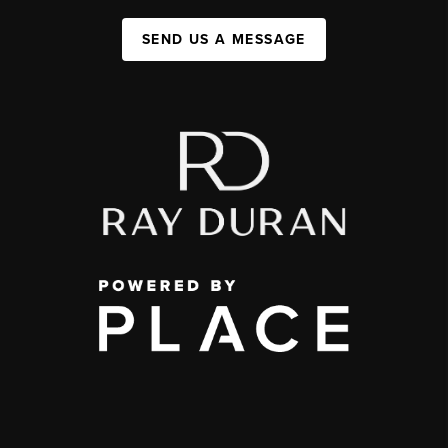
SEND US A MESSAGE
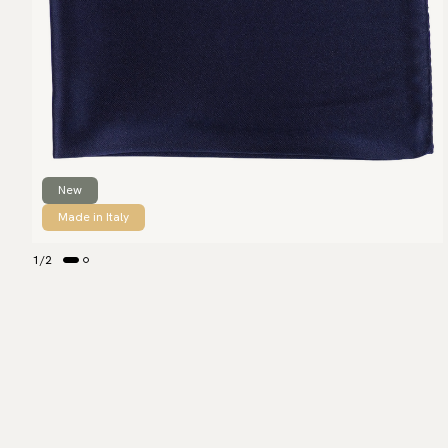
New
Made in Italy
1
/
2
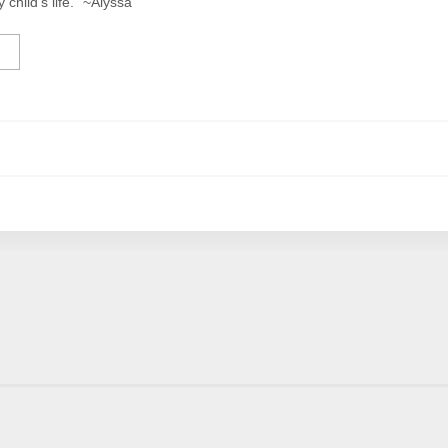
y child’s life.” ~Alyssa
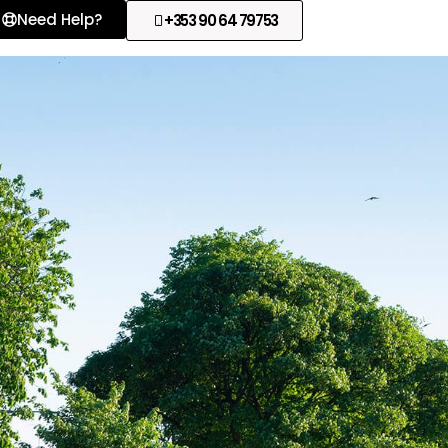
Need Help?
+353 90 64 79753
★ ★ ★ ★
● **How to complete this task**
The full listing must come back exactly as written, with its pictures left out.

● **Completed task**
SEND US A MESSAGE
New
Made in Italy
1
/
2
y child’s life.” ~Alyssa
Need Help?
+353 90 64 79753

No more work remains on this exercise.